В детстве я любил книги одного английского писателя - до смешного, я бы сказал, английского, англичанина до мозга костей, герои которого, включая инопланетян, также являлись англичанами до кончиков ногтей, сохранявшими все свои викторианские островные привычки. Влюблялись ли герои его до безумия, погибали ли под пытками в руках пленивших их мусульман, они до последнего смертного хрипа оставались стопроцентными британцами, невозмутимыми, ироничными и церемонными поклонниками королевы и пудинга. Во времена Шекспира и Стерна они были другими, но в эпоху континентальной блокады вынуждены были перейти на самообеспечение и впервые по-настоящему почувствовали себя островитянами. Глубокая изоляция, в которой они вдруг оказались, довела здравомыслие англичан до такой отметки, что, не будь они англичанами, они все бы спятили, потому что у них и весна начиналась с того, что англичанин снимал пальто.

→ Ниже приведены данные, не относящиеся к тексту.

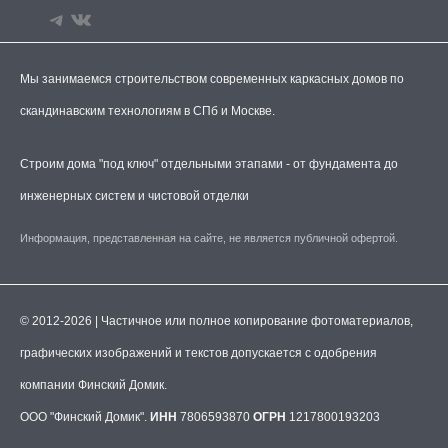
Мы занимаемся строительством современных каркасных домов по
скандинавским технологиям в СПб и Москве.
Строим дома "под ключ" отдельными этапами - от фундамента до
инженерных систем и чистовой отделки
Информация, представленная на сайте, не является публичной офертой.
© 2012-2026 | Частичное или полное копирование фотоматериалов,
графических изображений и текстов допускается с одобрения
компании Финский Домик.
ООО "Финский Домик".
ИНН
7806593870
ОГРН
1217800193203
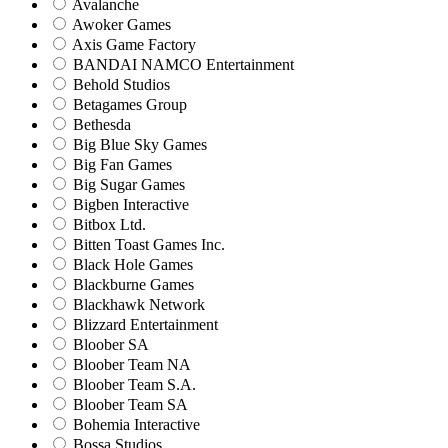
Avalanche
Awoker Games
Axis Game Factory
BANDAI NAMCO Entertainment
Behold Studios
Betagames Group
Bethesda
Big Blue Sky Games
Big Fan Games
Big Sugar Games
Bigben Interactive
Bitbox Ltd.
Bitten Toast Games Inc.
Black Hole Games
Blackburne Games
Blackhawk Network
Blizzard Entertainment
Bloober SA
Bloober Team NA
Bloober Team S.A.
Bloober Team SA
Bohemia Interactive
Bossa Studios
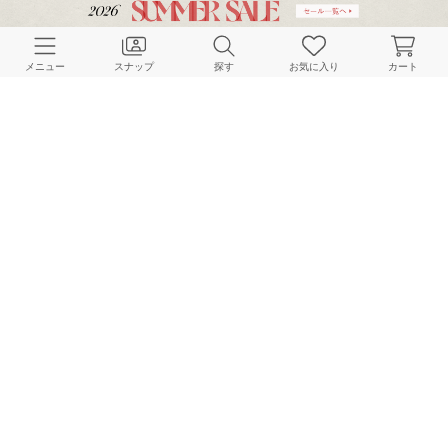
CUSTOMER SERVICE
メニュー
スナップ
探す
お気に入り
カート
よくある質問
ご利用ガイド
店舗検索
採用情報
お客様対応方針
利用規約
企業情報
個人情報保護方針
特定商取引法に基づく表記
FOLLOW US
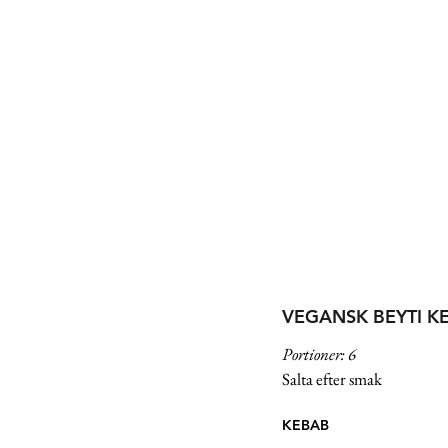
VEGANSK BEYTI K
Portioner: 6 
Salta efter smak
KEBAB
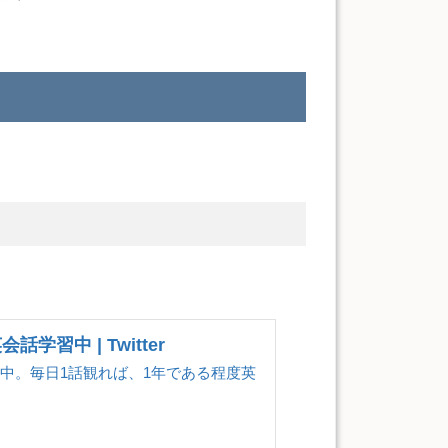
習中 | Twitter
強中。毎日1話観れば、1年である程度英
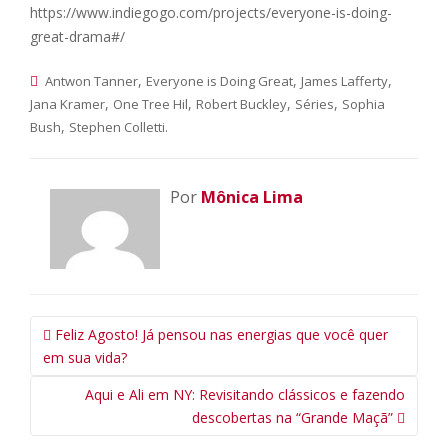
https://www.indiegogo.com/projects/everyone-is-doing-
great-drama#/
,
,
,
Antwon Tanner
Everyone is Doing Great
James Lafferty
,
,
,
,
Jana Kramer
One Tree Hil
Robert Buckley
Séries
Sophia
,
.
Bush
Stephen Colletti
Por
Mônica Lima
Navegação
Feliz Agosto! Já pensou nas energias que você quer
da
em sua vida?
Postagem
Aqui e Ali em NY: Revisitando clássicos e fazendo
descobertas na “Grande Maçã”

Вы знаете, насколько огромно обаяние книги, прочитанной в детстве, оно уничтожает разницу между плохой и хорошей книгой. Время от времени, особенно когда за окном накрапывал дождик, я возвращался к книгам любимого англичанина, стараясь сквозь воскрешаемое мною детское впечатление наделить их прежним безумием. Но текст, по которому скользил мой взгляд в уютном кругу торшера, уклонялся от текста, прочитанного когда-то под одеялом, с фонариком в руке. Сохраняя тот же сюжет, тот же порядок слов, книга облетала на моих глазах, как дерево, и, когда однажды я дошел до своей любимой главы, повествующей о том, как герой рвет письма возлюбленной, прежде чем пустить пулю в висок, я не узнал его, до того он, бедняга, постарел. Безумие моего детства оказалось бессильным против английской пули, аккуратно посланной в английский висок, каминных щипцов, которыми герой перемешивал пепел брошенных в огонь писем, серебряного подноса с прилипшим к нему клочком последнего письма, ковра, в который впиталась аккуратная струйка крови.